When to seek medical attention for severe acute respiratory syndrome
You should seek medical attention if:
- You come in contact with the infected individual, his saliva, tissues or handkerchiefs.
- You should immediately contact your physician if you feel fever, cough and difficulty in breathing.
Severe acute respiratory syndrome Risk factors
Several factors increase your chances of developing SARS infection, like:
- Weak immune system.
- Travelling to the areas having the infection.
- Coming in contact with the infected person.

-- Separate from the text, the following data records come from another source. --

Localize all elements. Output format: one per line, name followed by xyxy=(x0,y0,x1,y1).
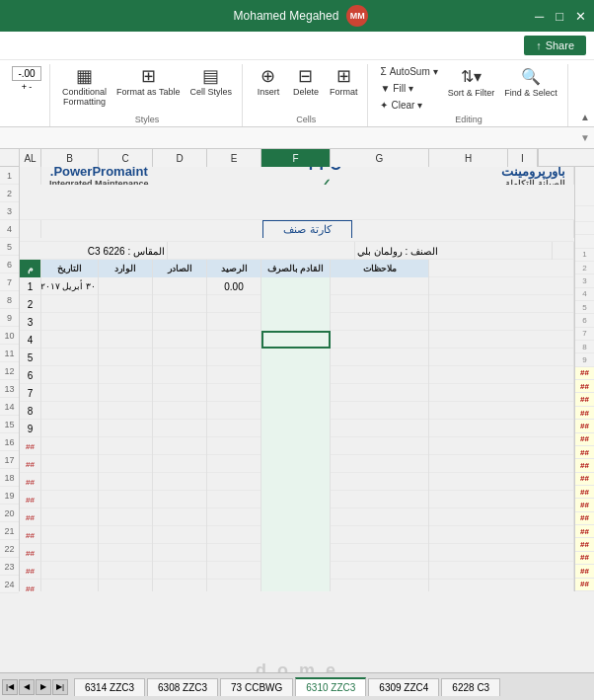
cell-row1-balance[interactable]: 0.00 xyxy=(207,277,261,295)
cell-row1-out[interactable] xyxy=(153,277,207,295)
cell-r2-num[interactable]: 2 xyxy=(20,295,41,313)
cells-group-items: ⊕ Insert ⊟ Delete ⊞ Format xyxy=(251,64,362,113)
cell-r2-balance[interactable] xyxy=(207,295,261,313)
cell-r3-balance[interactable] xyxy=(207,313,261,331)
clear-dropdown-icon[interactable]: ▾ xyxy=(417,100,422,111)
cell-r3-notes[interactable] xyxy=(331,313,429,331)
tab-6228c3[interactable]: 6228 C3 xyxy=(441,678,500,696)
right-num-10: ## xyxy=(575,367,594,380)
cell-row1-num[interactable]: 1 xyxy=(20,277,41,295)
cell-r5-future[interactable] xyxy=(261,349,331,366)
col-header-i[interactable]: I xyxy=(508,149,538,167)
col-header-d[interactable]: D xyxy=(153,149,207,167)
cell-hash-num-5[interactable]: ## xyxy=(20,526,41,544)
conditional-formatting-button[interactable]: ▦ ConditionalFormatting xyxy=(58,64,111,110)
data-row-hash-7: ## xyxy=(20,562,574,580)
tab-nav-first[interactable]: |◀ xyxy=(2,679,18,695)
cell-r4-out[interactable] xyxy=(153,331,207,349)
cell-hash-num-7[interactable]: ## xyxy=(20,562,41,580)
fill-button[interactable]: ▼ Fill ▾ xyxy=(376,81,441,96)
cell-hash-num-8[interactable]: ## xyxy=(20,580,41,591)
tab-6309zzc4[interactable]: 6309 ZZC4 xyxy=(368,678,439,696)
minimize-icon[interactable]: ─ xyxy=(535,9,544,24)
cell-r5-out[interactable] xyxy=(153,349,207,366)
cell-al-info[interactable] xyxy=(553,242,574,260)
tab-73ccbwg[interactable]: 73 CCBWG xyxy=(220,678,293,696)
cell-r2-notes[interactable] xyxy=(331,295,429,313)
cell-r2-future[interactable] xyxy=(261,295,331,313)
right-num-4: 4 xyxy=(575,288,594,301)
format-table-icon: ⊞ xyxy=(141,67,156,85)
cell-r5-in[interactable] xyxy=(99,349,153,366)
ribbon-group-editing: Σ AutoSum ▾ ▼ Fill ▾ ✦ Clear ▾ xyxy=(370,64,567,126)
cell-r3-date[interactable] xyxy=(41,313,99,331)
format-as-table-button[interactable]: ⊞ Format as Table xyxy=(112,64,184,100)
cell-hash-num-4[interactable]: ## xyxy=(20,508,41,526)
col-header-f[interactable]: F xyxy=(261,149,331,167)
cell-r4-date[interactable] xyxy=(41,331,99,349)
share-button[interactable]: ↑ Share xyxy=(524,36,586,55)
cell-hash-num-1[interactable]: ## xyxy=(20,455,41,473)
cell-row1-date[interactable]: ٣٠ أبريل ٢٠١٧ xyxy=(41,277,99,295)
cell-r4-num[interactable]: 4 xyxy=(20,331,41,349)
tab-nav-next[interactable]: ▶ xyxy=(36,679,51,695)
right-num-21: ## xyxy=(575,512,594,525)
cell-r2-out[interactable] xyxy=(153,295,207,313)
cell-r4-balance[interactable] xyxy=(207,331,261,349)
close-icon[interactable]: ✕ xyxy=(575,9,586,24)
right-num-18: ## xyxy=(575,473,594,486)
clear-button[interactable]: ✦ Clear ▾ xyxy=(376,98,441,113)
sort-filter-button[interactable]: ⇅▾ Sort & Filter xyxy=(444,64,499,101)
row-num-23: 23 xyxy=(0,558,19,576)
fill-dropdown-icon[interactable]: ▾ xyxy=(408,83,413,94)
cell-r3-in[interactable] xyxy=(99,313,153,331)
tab-6310zzc3[interactable]: 6310 ZZC3 xyxy=(295,677,366,696)
tab-6314zzc3[interactable]: 6314 ZZC3 xyxy=(74,678,145,696)
num-increase-icon[interactable]: + xyxy=(22,82,27,92)
autosum-button[interactable]: Σ AutoSum ▾ xyxy=(376,64,441,79)
tab-6308zzc3[interactable]: 6308 ZZC3 xyxy=(147,678,218,696)
cell-r2-date[interactable] xyxy=(41,295,99,313)
col-header-h[interactable]: H xyxy=(429,149,508,167)
format-button[interactable]: ⊞ Format xyxy=(326,64,362,100)
autosum-dropdown-icon[interactable]: ▾ xyxy=(433,66,438,77)
cell-row1-future[interactable] xyxy=(261,277,331,295)
col-header-b[interactable]: B xyxy=(41,149,99,167)
autosum-icon: Σ xyxy=(380,66,386,77)
num-decrease-icon[interactable]: - xyxy=(29,82,32,92)
cell-r4-future[interactable] xyxy=(261,331,331,349)
cell-hash-num-2[interactable]: ## xyxy=(20,473,41,491)
cell-al-title[interactable] xyxy=(20,220,41,238)
number-format-control[interactable]: -.00 + - xyxy=(10,64,43,94)
cell-hash-num-3[interactable]: ## xyxy=(20,491,41,508)
user-avatar[interactable]: MM xyxy=(346,5,368,27)
cell-row1-notes[interactable] xyxy=(331,277,429,295)
maximize-icon[interactable]: □ xyxy=(556,9,563,24)
cell-hash-num-6[interactable]: ## xyxy=(20,544,41,562)
cell-r5-balance[interactable] xyxy=(207,349,261,366)
cell-r6-num[interactable]: 6 xyxy=(20,366,41,384)
cell-r5-num[interactable]: 5 xyxy=(20,349,41,366)
col-header-g[interactable]: G xyxy=(331,149,429,167)
col-header-al[interactable]: AL xyxy=(20,149,41,167)
col-header-e[interactable]: E xyxy=(207,149,261,167)
insert-button[interactable]: ⊕ Insert xyxy=(251,64,286,100)
cell-r3-future[interactable] xyxy=(261,313,331,331)
cell-r3-num[interactable]: 3 xyxy=(20,313,41,331)
cell-hash-num-0[interactable]: ## xyxy=(20,437,41,455)
ribbon-collapse[interactable]: ▲ xyxy=(580,64,590,126)
cell-r4-notes[interactable] xyxy=(331,331,429,349)
cell-al-1[interactable] xyxy=(20,167,41,185)
cell-r3-out[interactable] xyxy=(153,313,207,331)
cell-r4-in[interactable] xyxy=(99,331,153,349)
cell-r5-date[interactable] xyxy=(41,349,99,366)
find-select-button[interactable]: 🔍 Find & Select xyxy=(500,64,561,101)
cell-r2-in[interactable] xyxy=(99,295,153,313)
col-header-c[interactable]: C xyxy=(99,149,153,167)
tab-nav-prev[interactable]: ◀ xyxy=(19,679,35,695)
delete-button[interactable]: ⊟ Delete xyxy=(288,64,324,100)
cell-row1-in[interactable] xyxy=(99,277,153,295)
cell-r5-notes[interactable] xyxy=(331,349,429,366)
cell-styles-button[interactable]: ▤ Cell Styles xyxy=(186,64,236,100)
tab-nav-last[interactable]: ▶| xyxy=(52,679,68,695)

- Coming in contact with the infected health care individuals.
Severe acute respiratory syndrome Complications
The possible complications include:
- Respiratory collapse.
- Liver failure.
- Heart failure.
Severe acute respiratory syndrome Treatment
There is no particular proof the existing medicines and treatment cure severe acute respiratory syndrome. However, the possible treatments for SARS infection include:
- Use of anti-bacterial medicines in order to prevent the development of super-imposed pneumonia infection.
- Use of anti-viral infections.
- In some cases, the blood of individuals that are recovered from the infection is injected as the blood of such individuals might contain anti-bodies against the virus.
- Use of steroids.
- Use of respiratory support.
Following preventive measures can be taken in order to decrease the chances of getting severe acute respiratory syndrome:
- Cover your face and mouth during sneezing or coughing.
- Observe proper hand hygiene.
- Don’t share drinks, food or utensils with the infected individuals.